Komisches Gefühl: Heim-WM – und man sieht die eigene Tochter fast gar nicht.
Jeder zerrt an ihr rum. Das ist halt so, das gehört zum Geschäft. Besser so als wenn sich keiner interessieren würde.
Mit Bald-Ehemann Marcus Höfl hat sie ja tatkräftige Unterstützung.

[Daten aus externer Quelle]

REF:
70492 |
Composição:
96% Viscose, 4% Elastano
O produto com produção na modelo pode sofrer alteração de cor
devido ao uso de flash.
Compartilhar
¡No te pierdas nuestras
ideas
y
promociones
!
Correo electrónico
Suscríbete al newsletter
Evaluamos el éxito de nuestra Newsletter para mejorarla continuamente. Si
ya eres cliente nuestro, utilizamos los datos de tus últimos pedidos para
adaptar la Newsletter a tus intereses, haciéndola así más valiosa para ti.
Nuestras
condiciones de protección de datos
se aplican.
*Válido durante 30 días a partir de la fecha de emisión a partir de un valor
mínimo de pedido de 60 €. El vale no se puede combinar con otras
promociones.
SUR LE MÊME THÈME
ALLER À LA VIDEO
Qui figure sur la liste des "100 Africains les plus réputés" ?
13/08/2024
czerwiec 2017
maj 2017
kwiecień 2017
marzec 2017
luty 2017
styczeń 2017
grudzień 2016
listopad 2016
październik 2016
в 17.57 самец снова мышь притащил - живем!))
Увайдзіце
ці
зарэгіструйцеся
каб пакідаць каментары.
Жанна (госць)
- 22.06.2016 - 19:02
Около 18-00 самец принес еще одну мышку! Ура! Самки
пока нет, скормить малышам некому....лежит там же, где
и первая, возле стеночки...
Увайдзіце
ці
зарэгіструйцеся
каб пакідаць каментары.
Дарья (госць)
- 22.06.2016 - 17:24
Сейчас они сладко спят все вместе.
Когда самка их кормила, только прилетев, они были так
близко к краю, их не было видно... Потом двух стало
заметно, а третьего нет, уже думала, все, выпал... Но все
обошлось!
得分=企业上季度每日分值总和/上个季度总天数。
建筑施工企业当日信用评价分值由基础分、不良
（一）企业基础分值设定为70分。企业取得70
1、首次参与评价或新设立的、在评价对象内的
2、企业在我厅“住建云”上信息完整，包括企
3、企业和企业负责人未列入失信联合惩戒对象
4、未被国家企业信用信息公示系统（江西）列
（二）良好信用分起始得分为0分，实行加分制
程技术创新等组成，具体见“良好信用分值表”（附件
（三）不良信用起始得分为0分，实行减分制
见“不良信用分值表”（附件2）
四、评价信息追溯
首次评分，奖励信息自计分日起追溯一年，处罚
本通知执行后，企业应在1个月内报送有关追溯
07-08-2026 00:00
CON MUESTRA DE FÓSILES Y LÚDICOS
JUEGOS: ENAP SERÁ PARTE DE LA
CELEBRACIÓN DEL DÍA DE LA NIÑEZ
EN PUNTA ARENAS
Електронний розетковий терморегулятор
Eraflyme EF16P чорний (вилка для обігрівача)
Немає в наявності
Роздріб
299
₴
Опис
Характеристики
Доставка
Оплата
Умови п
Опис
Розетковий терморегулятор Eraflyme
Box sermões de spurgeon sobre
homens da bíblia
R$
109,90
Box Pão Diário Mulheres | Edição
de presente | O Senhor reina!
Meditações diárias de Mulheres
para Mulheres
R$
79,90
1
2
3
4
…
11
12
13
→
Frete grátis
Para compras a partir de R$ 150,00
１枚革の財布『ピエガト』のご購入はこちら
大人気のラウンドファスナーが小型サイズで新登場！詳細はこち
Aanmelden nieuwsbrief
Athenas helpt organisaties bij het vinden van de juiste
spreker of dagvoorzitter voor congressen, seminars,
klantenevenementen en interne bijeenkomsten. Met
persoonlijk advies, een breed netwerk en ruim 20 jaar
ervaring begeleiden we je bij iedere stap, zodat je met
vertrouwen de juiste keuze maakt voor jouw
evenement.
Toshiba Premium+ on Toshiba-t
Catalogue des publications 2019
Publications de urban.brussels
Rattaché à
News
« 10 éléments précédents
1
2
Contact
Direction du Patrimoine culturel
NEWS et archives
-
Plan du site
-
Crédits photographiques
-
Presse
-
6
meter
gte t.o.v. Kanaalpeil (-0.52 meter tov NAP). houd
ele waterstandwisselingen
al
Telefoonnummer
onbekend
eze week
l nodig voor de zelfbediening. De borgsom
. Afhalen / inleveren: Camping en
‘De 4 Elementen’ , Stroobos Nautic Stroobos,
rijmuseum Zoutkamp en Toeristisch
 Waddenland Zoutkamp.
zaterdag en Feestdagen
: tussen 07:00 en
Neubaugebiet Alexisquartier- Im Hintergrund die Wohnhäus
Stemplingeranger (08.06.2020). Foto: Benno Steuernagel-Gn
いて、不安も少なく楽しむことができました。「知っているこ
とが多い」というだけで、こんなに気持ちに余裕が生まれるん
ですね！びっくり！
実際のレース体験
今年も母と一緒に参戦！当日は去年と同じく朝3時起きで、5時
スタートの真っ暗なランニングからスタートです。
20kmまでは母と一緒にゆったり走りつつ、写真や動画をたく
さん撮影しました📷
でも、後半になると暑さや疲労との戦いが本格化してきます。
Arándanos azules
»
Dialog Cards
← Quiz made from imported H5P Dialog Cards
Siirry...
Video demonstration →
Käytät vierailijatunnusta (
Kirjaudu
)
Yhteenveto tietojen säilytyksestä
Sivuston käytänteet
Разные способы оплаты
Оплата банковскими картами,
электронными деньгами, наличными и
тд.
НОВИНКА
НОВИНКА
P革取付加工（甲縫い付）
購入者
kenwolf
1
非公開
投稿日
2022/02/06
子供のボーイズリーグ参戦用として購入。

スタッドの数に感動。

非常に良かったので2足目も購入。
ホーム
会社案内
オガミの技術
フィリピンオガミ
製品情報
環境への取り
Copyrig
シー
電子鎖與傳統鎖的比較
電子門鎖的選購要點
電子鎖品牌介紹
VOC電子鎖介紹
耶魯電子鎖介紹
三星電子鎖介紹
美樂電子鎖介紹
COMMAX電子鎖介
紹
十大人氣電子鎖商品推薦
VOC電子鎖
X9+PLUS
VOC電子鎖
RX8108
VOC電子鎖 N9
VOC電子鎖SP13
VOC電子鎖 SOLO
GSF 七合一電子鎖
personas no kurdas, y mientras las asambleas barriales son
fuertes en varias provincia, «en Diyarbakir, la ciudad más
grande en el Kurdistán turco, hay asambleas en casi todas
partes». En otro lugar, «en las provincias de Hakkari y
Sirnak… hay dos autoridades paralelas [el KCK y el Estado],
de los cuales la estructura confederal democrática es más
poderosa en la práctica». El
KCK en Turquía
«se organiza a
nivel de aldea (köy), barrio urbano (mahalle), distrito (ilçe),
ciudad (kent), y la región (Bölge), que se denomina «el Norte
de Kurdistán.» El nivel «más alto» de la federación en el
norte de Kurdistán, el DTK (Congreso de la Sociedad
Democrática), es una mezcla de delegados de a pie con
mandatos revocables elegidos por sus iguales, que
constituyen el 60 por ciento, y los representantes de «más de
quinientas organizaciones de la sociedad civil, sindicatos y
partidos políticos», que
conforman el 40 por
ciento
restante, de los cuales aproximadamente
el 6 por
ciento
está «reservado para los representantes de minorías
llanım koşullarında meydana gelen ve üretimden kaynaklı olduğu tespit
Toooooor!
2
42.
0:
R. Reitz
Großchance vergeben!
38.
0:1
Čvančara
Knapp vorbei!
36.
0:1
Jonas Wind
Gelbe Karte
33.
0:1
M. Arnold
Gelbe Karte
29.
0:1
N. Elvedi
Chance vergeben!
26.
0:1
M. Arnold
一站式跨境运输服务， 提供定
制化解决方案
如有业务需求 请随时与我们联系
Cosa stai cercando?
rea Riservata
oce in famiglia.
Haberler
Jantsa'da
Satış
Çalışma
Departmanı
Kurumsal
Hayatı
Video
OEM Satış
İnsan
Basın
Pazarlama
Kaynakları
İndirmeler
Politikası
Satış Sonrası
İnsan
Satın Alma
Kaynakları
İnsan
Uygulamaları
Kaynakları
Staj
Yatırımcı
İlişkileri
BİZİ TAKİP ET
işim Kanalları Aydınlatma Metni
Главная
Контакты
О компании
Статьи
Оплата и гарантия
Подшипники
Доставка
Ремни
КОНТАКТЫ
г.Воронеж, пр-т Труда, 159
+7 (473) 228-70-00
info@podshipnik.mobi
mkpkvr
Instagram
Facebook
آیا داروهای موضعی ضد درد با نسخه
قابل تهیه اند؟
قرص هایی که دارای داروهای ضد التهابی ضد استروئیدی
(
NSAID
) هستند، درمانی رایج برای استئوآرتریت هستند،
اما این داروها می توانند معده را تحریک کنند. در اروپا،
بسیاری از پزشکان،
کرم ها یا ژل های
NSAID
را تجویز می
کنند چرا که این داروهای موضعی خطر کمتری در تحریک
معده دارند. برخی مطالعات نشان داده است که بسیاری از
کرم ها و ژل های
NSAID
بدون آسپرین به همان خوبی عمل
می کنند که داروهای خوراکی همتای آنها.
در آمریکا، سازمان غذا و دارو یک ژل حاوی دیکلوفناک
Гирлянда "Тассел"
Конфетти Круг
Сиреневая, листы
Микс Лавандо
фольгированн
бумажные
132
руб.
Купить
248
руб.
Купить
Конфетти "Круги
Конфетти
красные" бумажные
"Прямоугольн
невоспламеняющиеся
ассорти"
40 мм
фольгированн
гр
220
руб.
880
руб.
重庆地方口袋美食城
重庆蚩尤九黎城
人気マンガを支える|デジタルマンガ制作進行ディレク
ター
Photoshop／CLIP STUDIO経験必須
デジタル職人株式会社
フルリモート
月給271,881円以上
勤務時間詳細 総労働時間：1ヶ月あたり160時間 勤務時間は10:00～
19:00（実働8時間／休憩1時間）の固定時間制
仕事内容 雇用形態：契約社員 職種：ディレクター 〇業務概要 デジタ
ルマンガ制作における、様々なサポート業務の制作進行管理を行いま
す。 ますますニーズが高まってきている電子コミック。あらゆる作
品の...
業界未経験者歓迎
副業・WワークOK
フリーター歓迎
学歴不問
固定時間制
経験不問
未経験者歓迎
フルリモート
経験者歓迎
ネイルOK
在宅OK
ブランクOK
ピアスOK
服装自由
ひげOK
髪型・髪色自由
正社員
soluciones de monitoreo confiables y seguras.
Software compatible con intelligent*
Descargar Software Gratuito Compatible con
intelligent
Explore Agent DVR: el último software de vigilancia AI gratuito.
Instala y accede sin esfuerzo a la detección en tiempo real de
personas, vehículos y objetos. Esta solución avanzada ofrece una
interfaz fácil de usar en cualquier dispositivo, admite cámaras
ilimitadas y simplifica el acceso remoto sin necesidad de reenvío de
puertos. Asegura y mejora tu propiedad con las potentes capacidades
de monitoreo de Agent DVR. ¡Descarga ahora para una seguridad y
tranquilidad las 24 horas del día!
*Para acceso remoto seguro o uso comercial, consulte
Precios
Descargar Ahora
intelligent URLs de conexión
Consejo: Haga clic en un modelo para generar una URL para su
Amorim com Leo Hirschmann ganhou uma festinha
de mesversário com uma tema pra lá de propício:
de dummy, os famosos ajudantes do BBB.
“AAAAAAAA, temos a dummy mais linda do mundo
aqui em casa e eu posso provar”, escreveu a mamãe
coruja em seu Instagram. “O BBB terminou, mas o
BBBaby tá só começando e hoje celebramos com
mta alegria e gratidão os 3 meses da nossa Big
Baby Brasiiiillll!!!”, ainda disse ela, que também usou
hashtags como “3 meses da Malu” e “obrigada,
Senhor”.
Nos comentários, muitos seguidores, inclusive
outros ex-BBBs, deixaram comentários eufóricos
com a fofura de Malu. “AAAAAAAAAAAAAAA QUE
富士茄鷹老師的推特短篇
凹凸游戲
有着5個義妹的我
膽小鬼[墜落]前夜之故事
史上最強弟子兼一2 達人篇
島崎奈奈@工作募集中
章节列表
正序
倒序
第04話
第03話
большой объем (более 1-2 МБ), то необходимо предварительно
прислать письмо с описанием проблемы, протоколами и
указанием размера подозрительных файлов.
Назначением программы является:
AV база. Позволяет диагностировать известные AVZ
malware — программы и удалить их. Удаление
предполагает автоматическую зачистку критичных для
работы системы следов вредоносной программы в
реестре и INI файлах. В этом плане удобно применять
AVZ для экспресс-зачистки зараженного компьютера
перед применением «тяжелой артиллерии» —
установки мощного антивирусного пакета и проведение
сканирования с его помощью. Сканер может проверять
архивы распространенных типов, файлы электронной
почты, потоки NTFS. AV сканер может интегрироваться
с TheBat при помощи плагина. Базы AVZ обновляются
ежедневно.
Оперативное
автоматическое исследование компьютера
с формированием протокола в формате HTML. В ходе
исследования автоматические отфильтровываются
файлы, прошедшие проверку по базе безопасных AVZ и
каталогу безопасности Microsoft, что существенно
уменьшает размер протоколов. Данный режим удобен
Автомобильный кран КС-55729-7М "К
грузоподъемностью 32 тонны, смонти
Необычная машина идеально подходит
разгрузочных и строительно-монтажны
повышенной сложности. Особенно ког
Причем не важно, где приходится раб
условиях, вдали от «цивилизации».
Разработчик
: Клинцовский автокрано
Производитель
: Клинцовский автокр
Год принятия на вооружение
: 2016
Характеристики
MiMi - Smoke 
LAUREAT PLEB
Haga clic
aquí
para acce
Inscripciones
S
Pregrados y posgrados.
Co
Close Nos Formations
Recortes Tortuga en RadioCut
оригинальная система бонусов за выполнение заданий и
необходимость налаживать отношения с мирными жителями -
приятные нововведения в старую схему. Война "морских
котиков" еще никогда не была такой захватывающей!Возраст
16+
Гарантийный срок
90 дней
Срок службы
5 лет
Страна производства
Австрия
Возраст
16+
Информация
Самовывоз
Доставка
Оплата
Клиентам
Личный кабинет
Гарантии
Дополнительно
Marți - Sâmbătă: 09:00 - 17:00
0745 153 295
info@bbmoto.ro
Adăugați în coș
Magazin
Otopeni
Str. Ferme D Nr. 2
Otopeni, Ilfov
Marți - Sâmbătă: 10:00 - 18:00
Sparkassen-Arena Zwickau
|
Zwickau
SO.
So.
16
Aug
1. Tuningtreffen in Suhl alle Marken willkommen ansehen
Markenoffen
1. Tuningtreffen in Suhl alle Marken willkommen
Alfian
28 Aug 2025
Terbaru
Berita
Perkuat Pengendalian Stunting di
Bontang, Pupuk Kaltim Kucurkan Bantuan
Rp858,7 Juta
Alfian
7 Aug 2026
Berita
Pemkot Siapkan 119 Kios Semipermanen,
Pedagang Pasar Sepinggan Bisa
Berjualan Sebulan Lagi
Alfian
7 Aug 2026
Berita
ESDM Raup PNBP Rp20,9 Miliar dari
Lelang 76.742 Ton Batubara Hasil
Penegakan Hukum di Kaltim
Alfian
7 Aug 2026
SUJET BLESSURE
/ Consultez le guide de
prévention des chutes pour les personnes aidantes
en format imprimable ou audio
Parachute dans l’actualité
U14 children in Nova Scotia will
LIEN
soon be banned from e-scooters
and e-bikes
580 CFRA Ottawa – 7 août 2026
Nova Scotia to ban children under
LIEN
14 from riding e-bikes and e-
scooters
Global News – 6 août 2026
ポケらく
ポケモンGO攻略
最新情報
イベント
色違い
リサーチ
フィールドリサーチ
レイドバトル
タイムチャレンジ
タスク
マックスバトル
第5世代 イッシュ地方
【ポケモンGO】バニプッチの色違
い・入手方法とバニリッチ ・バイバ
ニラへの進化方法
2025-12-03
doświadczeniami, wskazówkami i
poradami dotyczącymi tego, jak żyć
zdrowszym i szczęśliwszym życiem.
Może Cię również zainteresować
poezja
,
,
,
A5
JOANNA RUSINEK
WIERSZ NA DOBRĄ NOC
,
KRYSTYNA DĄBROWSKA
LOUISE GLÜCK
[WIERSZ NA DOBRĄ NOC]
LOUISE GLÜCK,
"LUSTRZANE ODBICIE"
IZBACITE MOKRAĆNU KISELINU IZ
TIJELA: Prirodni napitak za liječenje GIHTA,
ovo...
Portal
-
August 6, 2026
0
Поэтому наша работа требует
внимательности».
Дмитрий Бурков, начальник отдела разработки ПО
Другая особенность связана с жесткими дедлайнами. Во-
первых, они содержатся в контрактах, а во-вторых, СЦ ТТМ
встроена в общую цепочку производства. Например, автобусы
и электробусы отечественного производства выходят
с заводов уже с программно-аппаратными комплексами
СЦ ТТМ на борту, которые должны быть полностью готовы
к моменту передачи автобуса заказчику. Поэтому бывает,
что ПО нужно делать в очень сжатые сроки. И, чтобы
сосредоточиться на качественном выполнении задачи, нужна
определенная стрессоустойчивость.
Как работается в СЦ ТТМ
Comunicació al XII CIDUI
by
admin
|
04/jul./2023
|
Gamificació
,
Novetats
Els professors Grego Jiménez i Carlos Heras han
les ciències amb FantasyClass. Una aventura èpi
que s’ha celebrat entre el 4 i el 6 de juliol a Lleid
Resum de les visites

Der coacht sie auch richtig. Wenn die Maria beim Fernsehen steht, ist er mit Ohrhörer angeklinkt. Der ist halt ein Profi. Die Maria hat sich gegenüber den Medien immer gut präsentiert, aber es gibt immer eine Steigerung. Jeder sagt, dass sie auch etwas zu sagen hat, wenn sie spricht. Wenn ich da so manch andere Mädels ins Mikrofon reinsäuseln höre... Die Außendarstellung ist schon wichtig. Auch „Sportler des Jahres“ oder die Geschichte mit der Stephanie zu Guttenberg: Finde ich toll, dass sie die Möglichkeiten hat, da mitzumachen.
Nun steht aber wohl ein Umzug nach Kitzbühel an...
Das Problem ist, dass der Marcus seine ganze Geschäftskonstellation da angesiedelt hat – und das würde sehr viel Geld kosten, wenn er von Österreich weggehen würde. Es könnte also Richtung Kitzbühel gehen. Aber selbst wenn’s so kommt: Mei, die Tochter eines Freundes lebt in Neuseeland. Die Maria hätte ja auch irgendeinen norwegischen Skifahrer daher ziehen können.